A maior parte da história é relatada pela ótica do jovem Oskar Schell. Com apenas nove anos, apresenta um comportamento peculiar para um garoto da sua idade. Entre as muitas atividades por ele realizadas, está o envio de cartas diárias ao seu ídolo, Stephen Hawking, desenhar joias, estudar francês e colecionar moedas e borboletas “naturalmente mortas”. Não para por aí. Em meio a outras distrações, Oskar sempre manteve uma forte ligação com o pai – com ele, por exemplo, procurava erros de ortografia no New York Times, por pura diversão.

Até então, apesar do perfil atípico, a vida seguia normalmente. Até a chegada do fatídico 11 de setembro de 2001. O pai de Oskar estava em uma reunião no topo da Torre Norte. Resta-lhe apenas o telefone, que armazena todas as tentativas do pai para avisar que “estava tudo bem” – o que passa a ser o único vínculo entre os dois. Oskar esconde a secretária eletrônica para, somente assim, poder escutar a voz de seu pai a qualquer momento.

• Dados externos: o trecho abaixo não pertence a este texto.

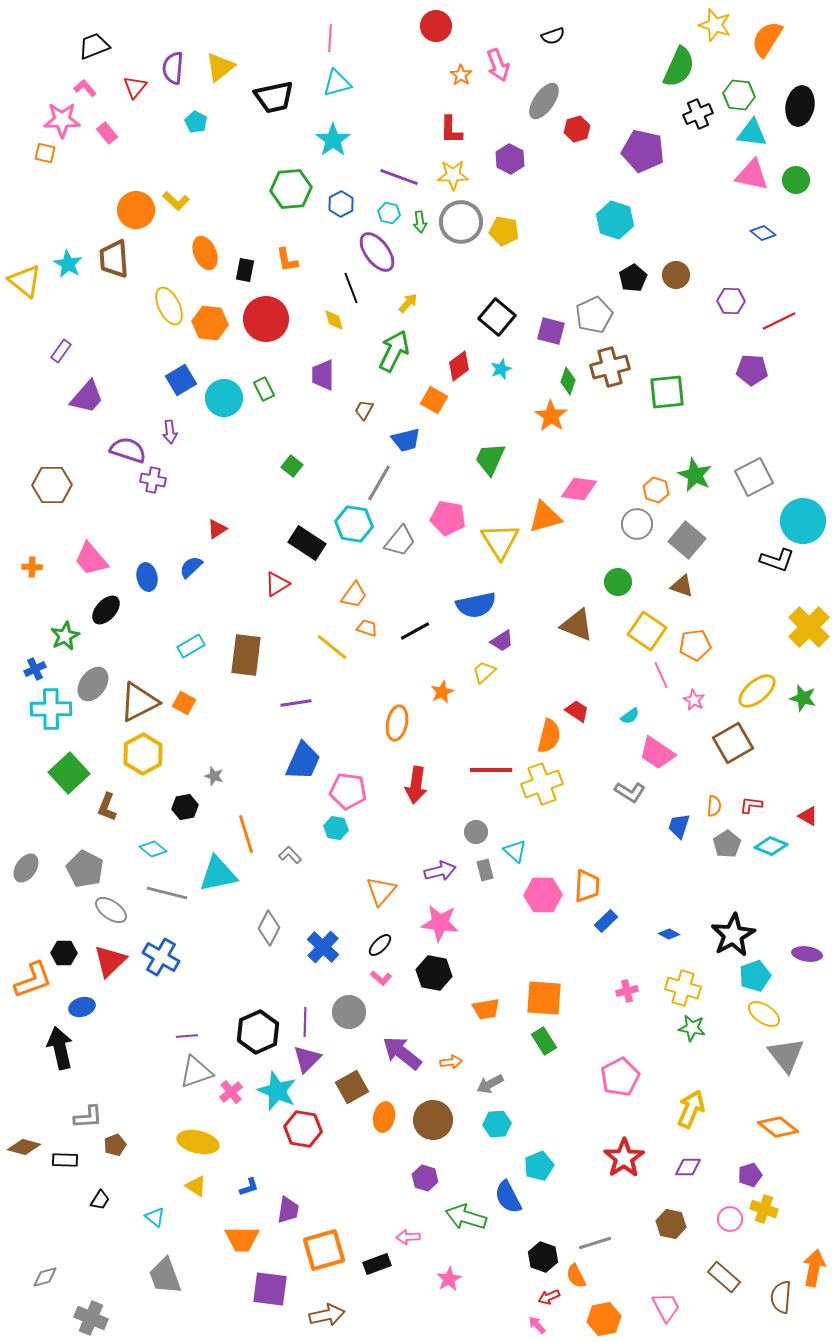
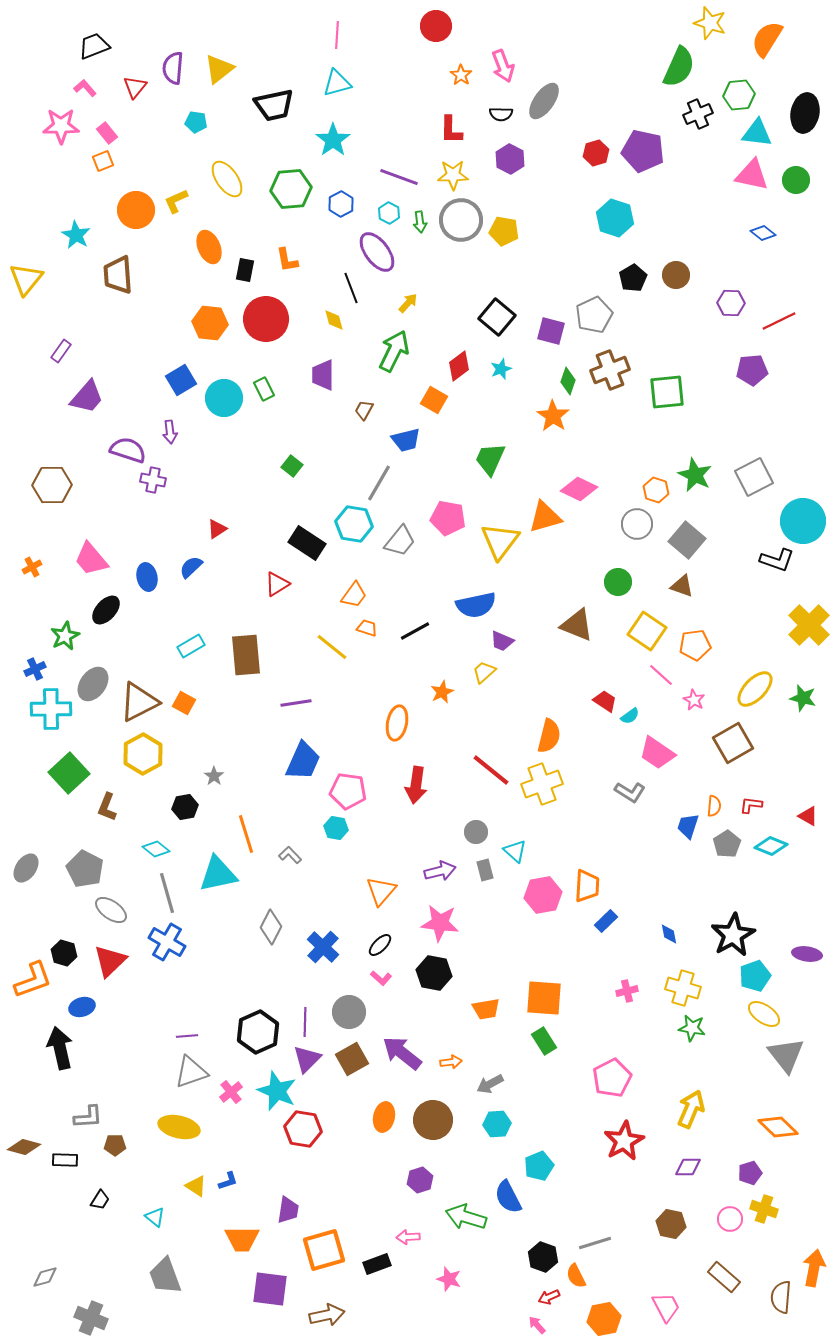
yellow star at (715, 25): moved 5 px left, 2 px up
black semicircle at (553, 36): moved 52 px left, 78 px down; rotated 20 degrees clockwise
pink line at (330, 38): moved 7 px right, 3 px up
pink arrow at (498, 65): moved 5 px right, 1 px down
yellow triangle at (220, 67): moved 1 px left, 2 px down
green hexagon at (739, 95): rotated 12 degrees counterclockwise
black trapezoid at (274, 97): moved 8 px down
black ellipse at (800, 106): moved 5 px right, 7 px down
pink star at (62, 120): moved 1 px left, 6 px down
cyan pentagon at (196, 122): rotated 20 degrees counterclockwise
red hexagon at (577, 129): moved 19 px right, 24 px down
cyan triangle at (752, 133): moved 5 px right
orange square at (45, 153): moved 58 px right, 8 px down; rotated 35 degrees counterclockwise
yellow L-shape at (176, 201): rotated 112 degrees clockwise
cyan hexagon at (389, 213): rotated 15 degrees clockwise
cyan hexagon at (615, 220): moved 2 px up
gray circle at (461, 222): moved 2 px up
orange ellipse at (205, 253): moved 4 px right, 6 px up
brown trapezoid at (114, 259): moved 4 px right, 16 px down
cyan star at (68, 264): moved 8 px right, 29 px up
yellow triangle at (25, 281): moved 1 px right, 2 px up; rotated 30 degrees clockwise
purple hexagon at (731, 301): moved 2 px down
yellow ellipse at (169, 306): moved 58 px right, 127 px up; rotated 9 degrees counterclockwise
brown cross at (610, 367): moved 3 px down; rotated 6 degrees counterclockwise
purple pentagon at (752, 370): rotated 8 degrees counterclockwise
orange star at (551, 416): moved 2 px right
pink diamond at (579, 489): rotated 18 degrees clockwise
yellow triangle at (500, 541): rotated 9 degrees clockwise
orange cross at (32, 567): rotated 30 degrees counterclockwise
yellow cross at (809, 627): moved 2 px up
purple trapezoid at (502, 641): rotated 55 degrees clockwise
brown rectangle at (246, 655): rotated 12 degrees counterclockwise
pink line at (661, 675): rotated 24 degrees counterclockwise
yellow ellipse at (757, 691): moved 2 px left, 2 px up; rotated 6 degrees counterclockwise
red trapezoid at (577, 711): moved 28 px right, 10 px up
red line at (491, 770): rotated 39 degrees clockwise
gray star at (214, 776): rotated 18 degrees clockwise
blue trapezoid at (679, 826): moved 9 px right
cyan diamond at (153, 849): moved 3 px right
gray line at (167, 893): rotated 60 degrees clockwise
pink hexagon at (543, 895): rotated 9 degrees counterclockwise
gray diamond at (269, 928): moved 2 px right, 1 px up
blue diamond at (669, 934): rotated 50 degrees clockwise
black hexagon at (64, 953): rotated 15 degrees clockwise
blue cross at (161, 957): moved 6 px right, 15 px up
gray triangle at (196, 1072): moved 5 px left
pink pentagon at (620, 1077): moved 8 px left, 1 px down
brown square at (352, 1087): moved 28 px up
orange diamond at (778, 1127): rotated 6 degrees clockwise
yellow ellipse at (198, 1142): moved 19 px left, 15 px up
brown pentagon at (115, 1145): rotated 20 degrees clockwise
red star at (624, 1158): moved 17 px up; rotated 6 degrees clockwise
purple pentagon at (750, 1175): moved 2 px up
purple hexagon at (425, 1178): moved 5 px left, 2 px down; rotated 25 degrees clockwise
blue L-shape at (249, 1187): moved 21 px left, 6 px up
pink star at (449, 1279): rotated 25 degrees counterclockwise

Ele tem dificuldades em aceitar a morte do pai e, como qualquer garoto da sua faixa etária, indigna-se ao observar a mãe tentando reconstruir a vida. Em um desses momentos, ele se isola no antigo quarto dos pais e, ao passar pelo closet, deixa um vaso cair por acidente. Dentro dele, encontra um envelope com uma chave e apenas a palavra “Black” escrita.

A história se desenrola na longa busca pela fechadura correspondente – Oskar faz uma listagem com nomes de pessoas com o sobrenome Black que vivam em Nova York e sai de porta em porta contando sua história e perguntando se sabem algo sobre aquela chave. Um traço característico de Foer torna-se evidente nessas passagens – todos os “Blacks” possuem perfis pouco comuns e, por serem figuras bem curiosas, tornam a narrativa mais interessante. Alguns deles lembram, inclusive, os personagens excêntricos dos filmes do diretor Wes Anderson.

Outro bom elemento da história é a conciliação de dois eventos trágicos. Uma forma de conduzir o leitor inconscientemente ao drama, a ponto de atingir um incômodo nível de envolvimento. Entre os relatos de Oskar, intercalam-se capítulos em que a avó conta sua história e capítulos com extensas cartas escritas por um indivíduo que perde a voz – e então passa a se comunicar apenas pela escrita. Nessas narrativas paralelas, ambos partilham a sobrevivência após o bombardeamento de Dresden durante a Segunda Guerra Mundial.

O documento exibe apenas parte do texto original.